Entweder reden wir hier über wirkliche Zivilcourage oder über Frauenphantasien wie "Der Ritter auf dem weißen Pferd".
Liebe FS was machst DU denn wenn ein Typ von 2 anderen Typen attakiert wird - ich meine damit nicht, das dem das Schultascherl weggenommen wird sondern er körperlich so attakiert wird, das Gefahr für Leib und Leben besteht?
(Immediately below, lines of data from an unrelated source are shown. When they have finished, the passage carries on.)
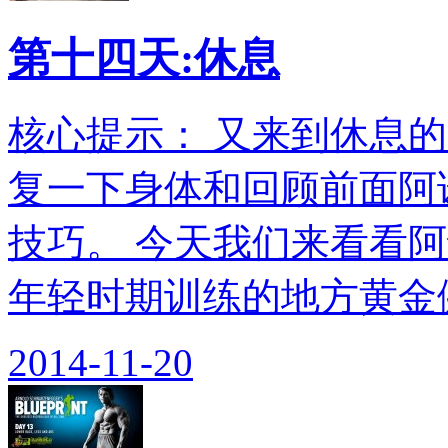
第十四天:休息
核心提示： 又来到休息
复一下身体和回顾前面阿
技巧。 今天我们来看看阿
年轻时期训练的地方黄金健身
2014-11-20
Ja auch DU kannst in bruchteilen von Sekunden mit einem gezielten Tritt in die Weichteile einen männlichen Angreifer ausschalten - erst Recht wenn dieser nicht damit rechnet, weil er gerade auf jemand anderen eindrischt.
Will hier das Thema ja nicht verdrehen, aber bei Zivilcourage geht es darum, das Menschen anderen Menschen in Notsituation helfen, also lassen wir das Geschlecht doch bitte beiseite.

Also, zurück zur Zivilcourage - ich glaube da kann man sich gedanklich noch so viel darauf vorbereiten, was in der Situation dann wirklich passiert, kann man nicht vorhersagen.
Es gibt zu viele unterschiedliche Situationen - eine jede für sich ein Unikat.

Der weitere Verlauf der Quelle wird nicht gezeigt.